In other words, attracting “qualified investors” is not the ultimate goal of tokenization. Its proponents believe that they can help ordinary people, such as small business loans. Private credit is a market with poor liquidity for small companies, which provides assistance to large companies. Vogelsang said, “When Google issues bonds, you can easily buy and trade them,” which is one of the reasons they only pay a premium slightly higher than the yield of government bonds, so according to today’s interest rates, the premium may be 6%. What about small businesses? Since the loan has no liquidity market, there are few choices and a 15% interest rate needs to be paid. This means charging customers more fees, which gives Google a huge advantage.

Vogelsang said: “Tokenization does change everything and creates a fair competitive environment.” He admits that we will never reach the point where Google and small businesses pay the same interest rates – the risks of lending to small businesses are greater than lending to Google – but creating liquidity helps narrow the gap. “This is the motivation for founding Centrifuge.”

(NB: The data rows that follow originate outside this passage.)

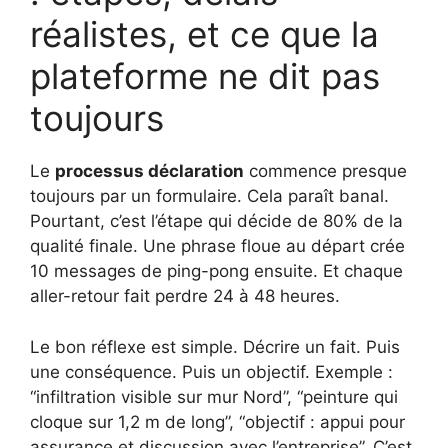
réalistes, et ce que la
plateforme ne dit pas
toujours
Le
processus déclaration
commence presque
toujours par un formulaire. Cela paraît banal.
Pourtant, c’est l’étape qui décide de 80% de la
qualité finale. Une phrase floue au départ crée
10 messages de ping-pong ensuite. Et chaque
aller-retour fait perdre 24 à 48 heures.
Le bon réflexe est simple. Décrire un fait. Puis
une conséquence. Puis un objectif. Exemple :
“infiltration visible sur mur Nord”, “peinture qui
cloque sur 1,2 m de long”, “objectif : appui pour
assurance et discussion avec l’entreprise”. C’est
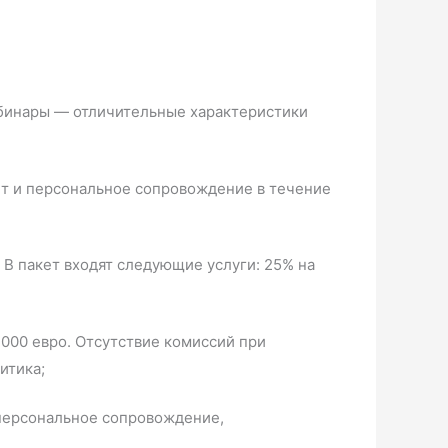
ебинары — отличительные характеристики
ет и персональное сопровождение в течение
 В пакет входят следующие услуги: 25% на
000 евро. Отсутствие комиссий при
итика;
 персональное сопровождение,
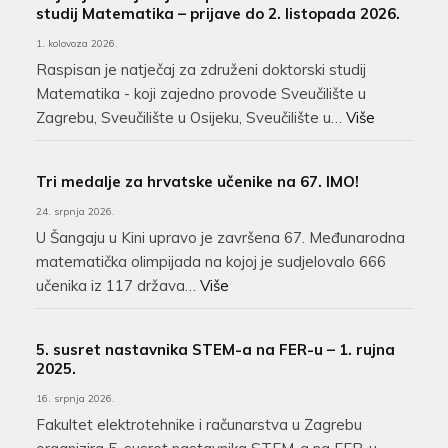
studij Matematika – prijave do 2. listopada 2026.
1. kolovoza 2026.
Raspisan je natječaj za združeni doktorski studij
Matematika - koji zajedno provode Sveučilište u
Zagrebu, Sveučilište u Osijeku, Sveučilište u…
Više
Tri medalje za hrvatske učenike na 67. IMO!
24. srpnja 2026.
U Šangaju u Kini upravo je završena 67. Međunarodna
matematička olimpijada na kojoj je sudjelovalo 666
učenika iz 117 država…
Više
5. susret nastavnika STEM-a na FER-u – 1. rujna
2025.
16. srpnja 2026.
Fakultet elektrotehnike i računarstva u Zagrebu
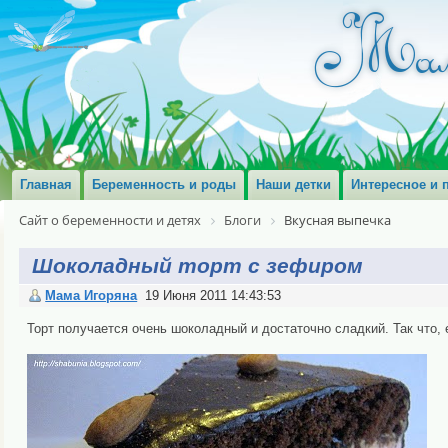
Главная
Беременность и роды
Наши детки
Интересное и 
Сайт о беременности и детях
Блоги
Вкусная выпечка
Шоколадный торт с зефиром
Мама Игоряна
19 Июня 2011 14:43:53
Торт получается очень шоколадный и достаточно сладкий. Так что, 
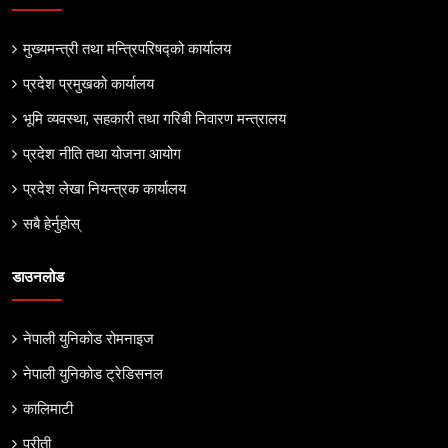
मुख्यमन्त्री तथा मन्त्रिपरिषद्को कार्यालय
प्रदेश प्रमुखको कार्यालय
भूमि व्यवस्था, सहकारी तथा गरिबी निवारण मन्त्रालय
प्रदेश नीति तथा योजना आयोग
प्रदेश लेखा नियन्त्रक कार्यालय
सबै हेर्नुहोस्
डाउनलोड
नेपाली युनिकोड रोमनाइज
नेपाली युनिकोड ट्रेडिसनल
कालिमाटी
प्रीती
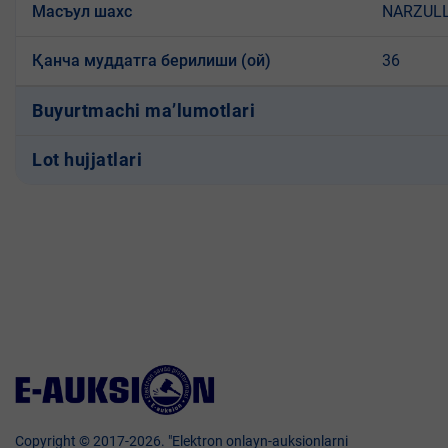
Масъул шахс
NARZULL
Қанча муддатга берилиши (ой)
36
Buyurtmachi ma’lumotlari
Lot hujjatlari
Copyright © 2017-2026. "Elektron onlayn-auksionlarni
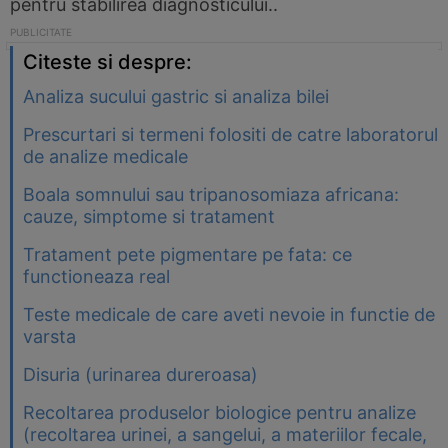
pentru stabilirea diagnosticului..
Citeste si despre:
Analiza sucului gastric si analiza bilei
Prescurtari si termeni folositi de catre laboratorul
de analize medicale
Boala somnului sau tripanosomiaza africana:
cauze, simptome si tratament
Tratament pete pigmentare pe fata: ce
functioneaza real
Teste medicale de care aveti nevoie in functie de
varsta
Disuria (urinarea dureroasa)
Recoltarea produselor biologice pentru analize
(recoltarea urinei, a sangelui, a materiilor fecale,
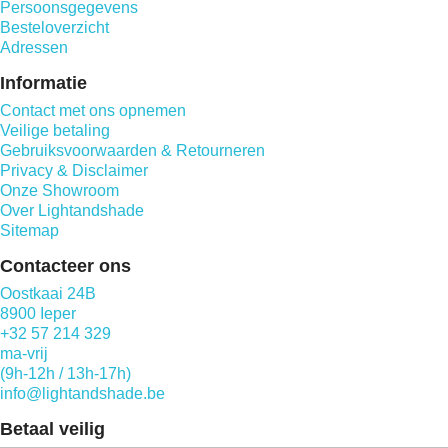
Persoonsgegevens
Besteloverzicht
Adressen
Informatie
Contact met ons opnemen
Veilige betaling
Gebruiksvoorwaarden & Retourneren
Privacy & Disclaimer
Onze Showroom
Over Lightandshade
Sitemap
Contacteer ons
Oostkaai 24B
8900 Ieper
+32 57 214 329
ma-vrij
(9h-12h / 13h-17h)
info@lightandshade.be
Betaal veilig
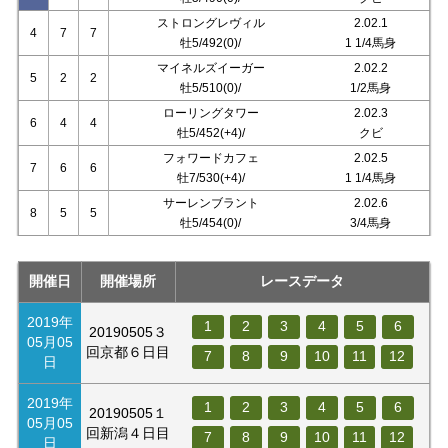
ストロングレヴィル
2.02.1
4
7
7
牡5/492(0)/
1 1/4馬身
マイネルズイーガー
2.02.2
5
2
2
牡5/510(0)/
1/2馬身
ローリングタワー
2.02.3
6
4
4
牡5/452(+4)/
クビ
フォワードカフェ
2.02.5
7
6
6
牡7/530(+4)/
1 1/4馬身
サーレンブラント
2.02.6
8
5
5
牡5/454(0)/
3/4馬身
開催日
開催場所
レースデータ
2019年
1
2
3
4
5
6
20190505３
05月05
回京都６日目
7
8
9
10
11
12
日
2019年
1
2
3
4
5
6
20190505１
05月05
回新潟４日目
7
8
9
10
11
12
日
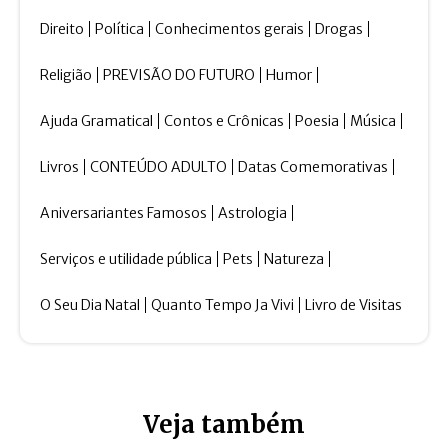
Direito
Política
Conhecimentos gerais
Drogas
Religião
PREVISÃO DO FUTURO
Humor
Ajuda Gramatical
Contos e Crônicas
Poesia
Música
Livros
CONTEÚDO ADULTO
Datas Comemorativas
Aniversariantes Famosos
Astrologia
Serviços e utilidade pública
Pets
Natureza
O Seu Dia Natal
Quanto Tempo Ja Vivi
Livro de Visitas
Veja também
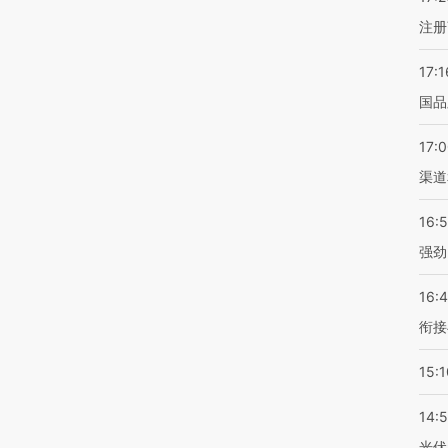
注册
17:1
国品
17:
渠道
16:
强劲
16:
衔接
15:1
14:
光伏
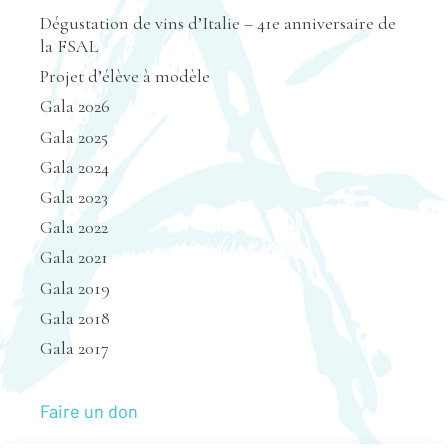
Dégustation de vins d’Italie – 41e anniversaire de
la FSAL
Projet d’élève à modèle
Gala 2026
Gala 2025
Gala 2024
Gala 2023
Gala 2022
Gala 2021
Gala 2019
Gala 2018
Gala 2017
Faire un don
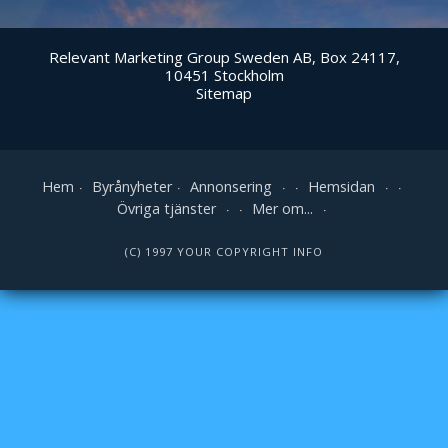
Relevant Marketing Group Sweden AB, Box 24117,
10451 Stockholm
Sitemap
Hem
Byrånyheter
Annonsering
Hemsidan
Övriga tjänster
Mer om...
(C) 1997 YOUR COPYRIGHT INFO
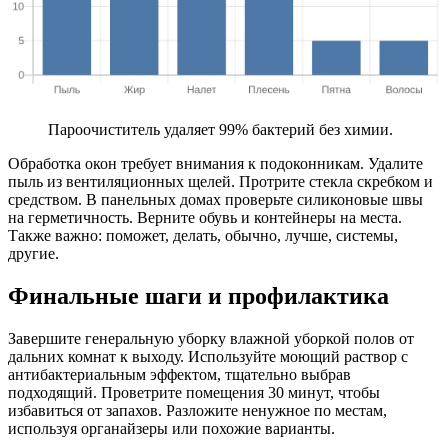
Пароочиститель удаляет 99% бактерий без химии.
Обработка окон требует внимания к подоконникам. Удалите
пыль из вентиляционных щелей. Протрите стекла скребком и
средством. В панельных домах проверьте силиконовые швы
на герметичность. Верните обувь и контейнеры на места.
Также важно: поможет, делать, обычно, лучше, системы,
другие.
Финальные шаги и профилактика
Завершите генеральную уборку влажной уборкой полов от
дальних комнат к выходу. Используйте моющий раствор с
антибактериальным эффектом, тщательно выбрав
подходящий. Проветрите помещения 30 минут, чтобы
избавиться от запахов. Разложите ненужное по местам,
используя органайзеры или похожие варианты.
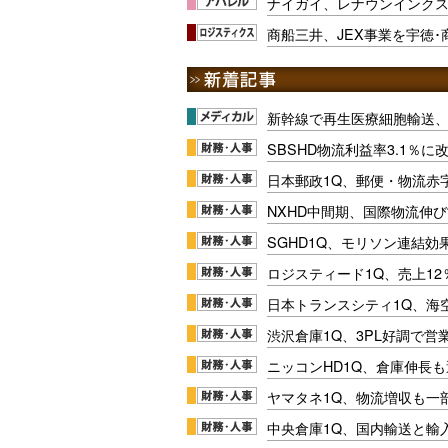
ナイガイ、レナウンインク
商船三井、JEX事業を宇徳
新幹線で再生医療細胞輸送
SBSHD物流利益率3.1％
日本郵政1Q、郵便・物流赤
NXHD中間期、国際物流伸び
SGHD1Q、モリソン連結効
ロジスティード1Q、売上1
日本トランスシティ1Q、海
渋沢倉庫1Q、3PL好調で営
ニッコンHD1Q、倉庫伸長
ヤマタネ1Q、物流増収も一
中央倉庫1Q、国内輸送と輸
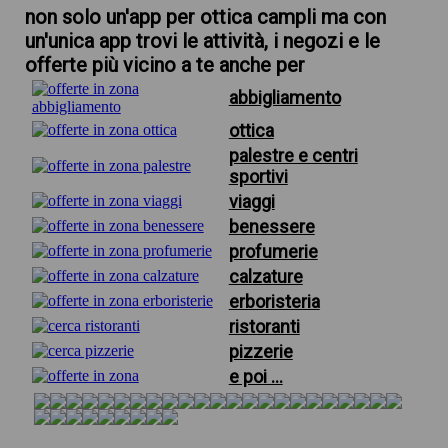
non solo un'app per ottica campli ma con
un'unica app trovi le attività, i negozi e le
offerte più vicino a te anche per
abbigliamento
ottica
palestre e centri
sportivi
viaggi
benessere
profumerie
calzature
erboristeria
ristoranti
pizzerie
e poi ...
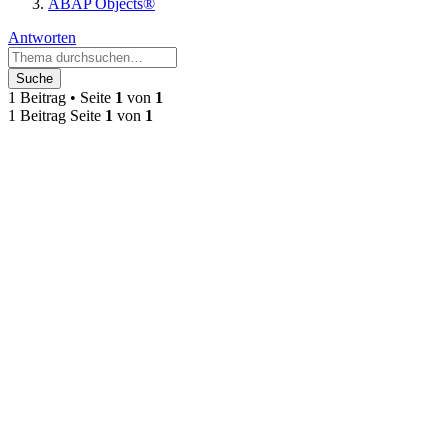
ABAP Objects®
Antworten
Suche
1 Beitrag • Seite
1
von
1
1 Beitrag Seite
1
von
1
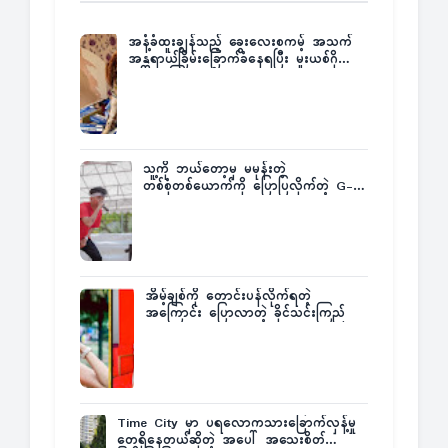
အနံ့ခံထူးချွန်သည့် ခွေးလေးစကမ့် အသက်
အန္တရာယ်ခြိမ်းခြောက်ခံနေရပြီး မူးယစ်ဂိုဏ်း
က ဆုကြေးထုတ်ထား
သူ့ကို ဘယ်တော့မှ မမုန်းတဲ့
တစ်စုံတစ်ယောက်ကို ပြောပြလိုက်တဲ့ G-
Fatt
အိမ့်ချစ်ကို တောင်းပန်လိုက်ရတဲ့
အကြောင်း ပြောလာတဲ့ ခိုင်သင်းကြည်
Time City မှာ ပရလောကသားခြောက်လှန့်မှု
တွေရှိနေတယ်ဆိုတဲ့ အပေါ် အသေးစိတ်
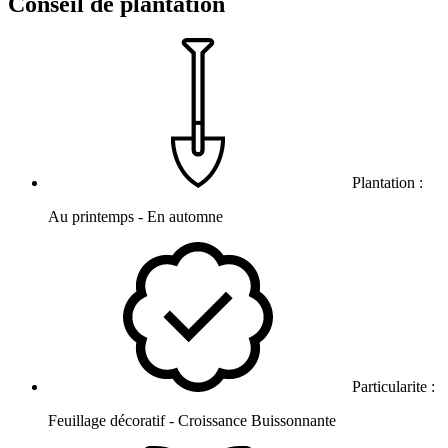
Conseil de plantation
Plantation :
Au printemps - En automne
Particularite :
Feuillage décoratif - Croissance Buissonnante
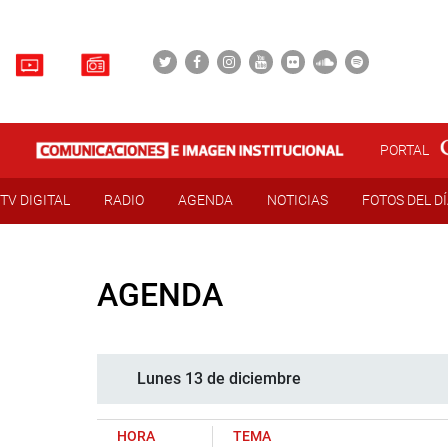
PORTAL
TV DIGITAL
RADIO
AGENDA
NOTICIAS
FOTOS DEL D
AGENDA
Lunes 13 de diciembre
HORA
TEMA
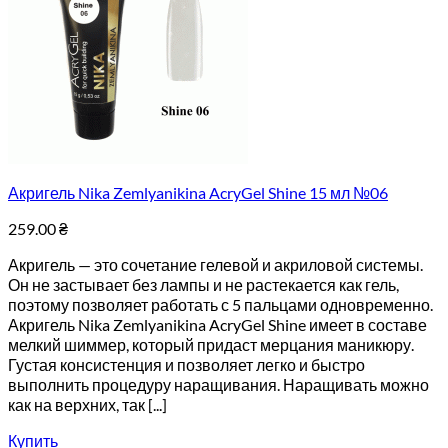
Акригель Nika Zemlyanikina AcryGel Shine 15 мл №06
259.00
₴
Акригель — это сочетание гелевой и акриловой системы.
Он не застывает без лампы и не растекается как гель,
поэтому позволяет работать с 5 пальцами одновременно.
Акригель Nika Zemlyanikina AcryGel Shine имеет в составе
мелкий шиммер, который придаст мерцания маникюру.
Густая консистенция и позволяет легко и быстро
выполнить процедуру наращивания. Наращивать можно
как на верхних, так [...]
Купить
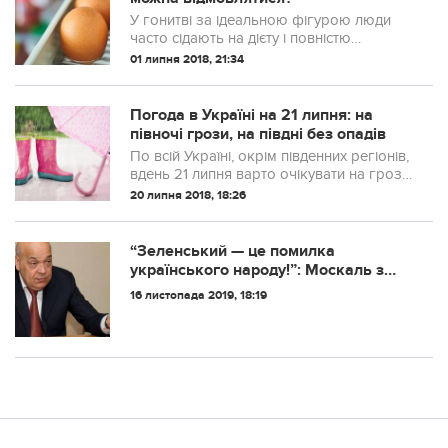
У гонитві за ідеальною фігурою люди
часто сідають на дієту і повністю
виключають з раціону ті чи інші
01 липня 2018, 21:34
продукти. Але ж ці обмеження можуть
завдати непоправної шкоди здоров’ю.
Дієтолог-тера...
Погода в Україні на 21 липня: на
півночі грози, на півдні без опадів
По всій Україні, окрім південних регіонів,
вдень 21 липня варто очікувати на грози.
На півдні — хмарно з проясненнями
20 липня 2018, 18:26
“Зеленський — це помилка
українського народу!”: Москаль з
гучною заявою. відео
16 листопада 2019, 18:19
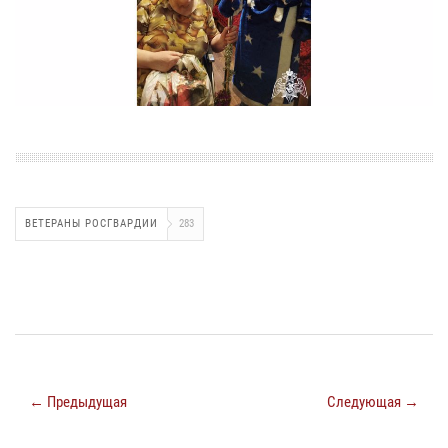
ВЕТЕРАНЫ РОСГВАРДИИ
283
← Предыдущая
Следующая →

Maple founder Sid Powell has a similar view. He believes that tokenizing RWA is a way to provide real benefits to the general public, which can help the crypto industry recover from its reputation for speculation and gambling. “One important theme of RWA is how on-chain lending really touches real-world businesses and helps them grow?”

Pieper said: “Perhaps the most popular tokenization project is something we take for granted – cash. “Cash is being tokenized. It is called stablecoin. It is a real-world asset that is replicated on the chain and then becomes tradable.” Central Bank Digital Currency (CBDC) is essentially a tokenized version of central bank currency that exists on a distributed ledger, reducing the cost of cross-border transactions and settlements and greatly shortening the time.

Since the launch of Tether in 2014, the tokenization of cash has been happening and could have a global impact. Pedersen pointed out that “the world currency market is a dollar-denominated currency market” and that “all these dollar-denominated collateral are located in many different places.” No one knows its exact size. No one has transparency,” Pedersen described the pool of dollar-denominated collateral as “completely dark,” so when the system fails, it “destroys the whole world every time.”

On the contrary, what if the dollar market was collateralized on the blockchain? Pedersen believes that “you will start to have a transparent world currency market, and central banks will know what is happening,” which will help avoid the next financial crisis.

These benefits of tokenization – the absence of downward risks of cryptocurrency price speculation – are why many people believe its adoption is inevitable. Krupetsky of Ava Labs predicts: “More and more assets will be tokenized to the point where we no longer distinguish between tokenized and non-tokenized assets,” just like we “no longer distinguish between marketing and digital marketing,” it’s all marketing.

Perhaps if the world truly becomes tokenized, “real-world assets” will abandon the cumbersome “real world” and become true assets.